Forums  /  The Site  /  Serious Security Issue on Speedrun.com (Locked)
  noclipnoclip

This is definitely not good™, and more worrisome still because the cookies aren't marked HTTP-only, so even one XSS bug is enough to steal passwords.

 
  Lighnat0rLighnat0r

Some initial security has been added to the cookies, more will need to be added later though.
And yeah, the database has always been hashed.

This of course means everyone has to login again.

EdenalEdenal likes this. 
  Cameron_DCameron_D

Some other things I just found:
- There exists an XSS when posting images, this is kinda critical, can be used to execute _any_ Javascript I desire
- Liking posts and logging out don't carry a CSRF token so I can force-log people out or make them like any post.
- There is no sanity checking on the thread ID that you post replies to so there is a hidden thread in which I (among others) tested/discovered these. Given said thread probably has some dangerous JS running around now I won't post it publicly, but hit me up in IRC for further details (I'm in the channel at the moment).

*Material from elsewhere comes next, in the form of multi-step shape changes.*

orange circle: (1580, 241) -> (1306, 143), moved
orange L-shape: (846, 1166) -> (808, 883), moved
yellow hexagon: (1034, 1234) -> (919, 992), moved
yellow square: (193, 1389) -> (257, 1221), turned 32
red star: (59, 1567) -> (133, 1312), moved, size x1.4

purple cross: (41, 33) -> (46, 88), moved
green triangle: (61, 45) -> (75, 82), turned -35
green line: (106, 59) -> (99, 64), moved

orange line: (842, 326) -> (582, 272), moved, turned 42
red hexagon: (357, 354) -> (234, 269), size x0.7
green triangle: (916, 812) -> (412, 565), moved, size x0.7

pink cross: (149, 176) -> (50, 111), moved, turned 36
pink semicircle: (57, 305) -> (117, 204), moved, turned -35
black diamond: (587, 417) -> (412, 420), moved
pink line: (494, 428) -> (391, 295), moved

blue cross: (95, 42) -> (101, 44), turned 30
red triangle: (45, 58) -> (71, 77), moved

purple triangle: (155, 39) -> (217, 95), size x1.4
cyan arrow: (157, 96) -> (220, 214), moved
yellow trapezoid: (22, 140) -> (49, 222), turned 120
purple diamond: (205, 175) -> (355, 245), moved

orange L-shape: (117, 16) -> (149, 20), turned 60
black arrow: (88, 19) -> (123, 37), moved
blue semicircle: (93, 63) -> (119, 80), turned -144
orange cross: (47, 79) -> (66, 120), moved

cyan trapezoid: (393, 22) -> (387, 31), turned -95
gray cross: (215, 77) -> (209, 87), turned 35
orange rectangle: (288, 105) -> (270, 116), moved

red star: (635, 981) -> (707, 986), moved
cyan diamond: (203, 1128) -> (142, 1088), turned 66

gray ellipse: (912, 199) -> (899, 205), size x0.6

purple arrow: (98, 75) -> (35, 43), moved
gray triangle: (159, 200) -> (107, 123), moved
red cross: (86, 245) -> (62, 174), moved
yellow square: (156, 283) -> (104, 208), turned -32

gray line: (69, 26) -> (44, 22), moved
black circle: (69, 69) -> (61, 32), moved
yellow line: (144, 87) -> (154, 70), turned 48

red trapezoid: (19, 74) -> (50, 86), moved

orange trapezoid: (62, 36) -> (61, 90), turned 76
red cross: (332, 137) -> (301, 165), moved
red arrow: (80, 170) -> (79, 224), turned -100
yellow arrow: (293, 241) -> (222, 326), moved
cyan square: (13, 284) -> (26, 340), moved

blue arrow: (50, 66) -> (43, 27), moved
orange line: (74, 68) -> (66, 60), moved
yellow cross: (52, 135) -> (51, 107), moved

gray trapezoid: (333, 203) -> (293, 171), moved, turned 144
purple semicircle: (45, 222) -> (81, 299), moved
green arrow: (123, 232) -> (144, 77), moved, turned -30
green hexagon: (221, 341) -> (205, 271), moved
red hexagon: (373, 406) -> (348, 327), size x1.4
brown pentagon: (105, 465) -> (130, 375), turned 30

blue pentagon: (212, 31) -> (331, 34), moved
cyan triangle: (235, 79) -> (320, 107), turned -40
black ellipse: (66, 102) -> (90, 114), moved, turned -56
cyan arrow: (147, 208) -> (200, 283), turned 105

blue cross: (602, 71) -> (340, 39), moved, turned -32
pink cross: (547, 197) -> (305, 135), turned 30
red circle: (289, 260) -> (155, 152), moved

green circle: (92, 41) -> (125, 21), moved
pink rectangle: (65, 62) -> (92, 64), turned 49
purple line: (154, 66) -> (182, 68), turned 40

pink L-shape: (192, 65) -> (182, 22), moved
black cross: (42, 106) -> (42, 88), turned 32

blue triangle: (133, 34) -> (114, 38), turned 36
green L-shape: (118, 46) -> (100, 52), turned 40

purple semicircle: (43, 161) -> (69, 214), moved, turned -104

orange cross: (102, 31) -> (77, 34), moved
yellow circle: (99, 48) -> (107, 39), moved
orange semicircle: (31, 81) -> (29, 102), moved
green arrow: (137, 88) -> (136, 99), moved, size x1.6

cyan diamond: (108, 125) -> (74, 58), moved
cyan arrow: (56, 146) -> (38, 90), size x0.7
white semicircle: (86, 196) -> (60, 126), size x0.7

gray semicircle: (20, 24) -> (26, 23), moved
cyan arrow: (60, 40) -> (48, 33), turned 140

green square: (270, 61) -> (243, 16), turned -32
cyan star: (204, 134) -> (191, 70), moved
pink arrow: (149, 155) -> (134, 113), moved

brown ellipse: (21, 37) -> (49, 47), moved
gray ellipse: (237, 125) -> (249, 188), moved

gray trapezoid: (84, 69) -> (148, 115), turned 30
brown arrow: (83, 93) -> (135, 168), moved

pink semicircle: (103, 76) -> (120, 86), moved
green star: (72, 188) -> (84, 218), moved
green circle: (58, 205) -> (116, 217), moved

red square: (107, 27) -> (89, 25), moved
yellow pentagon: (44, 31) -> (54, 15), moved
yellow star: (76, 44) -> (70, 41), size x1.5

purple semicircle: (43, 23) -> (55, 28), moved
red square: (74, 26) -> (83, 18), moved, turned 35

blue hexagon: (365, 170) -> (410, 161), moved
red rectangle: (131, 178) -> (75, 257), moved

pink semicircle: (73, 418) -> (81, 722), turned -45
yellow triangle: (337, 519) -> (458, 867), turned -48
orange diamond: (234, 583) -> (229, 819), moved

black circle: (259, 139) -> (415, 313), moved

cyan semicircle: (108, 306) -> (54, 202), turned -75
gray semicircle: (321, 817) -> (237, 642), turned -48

troll_accounttroll_account likes this. 
  karelkarel

To expand on Cameron's post, even though you probably already know:
Forum posting is not CSRF-protected either, not even by referrer.

Stuff like
http://pastebin.com/EpJQmqPB

works flawlessly.

 
  GlacialsGlacials

This issue is not fixed. By hashing passwords before storing them in cookies, all you're doing is changing the definition of a password. The information needed to fake yourself into becoming someone has changed from [username, password] to [username, password hash]. This information is still passed over plaintext in every page request made to speedrun.com. So if I'm a snooper, the only thing that's changed for me is that now it seems like your password is just really long and really complicated. I no longer need what you consider your password, because I only need the thing that speedrun.com considers your password -- the hash. It's no harder for me to become you.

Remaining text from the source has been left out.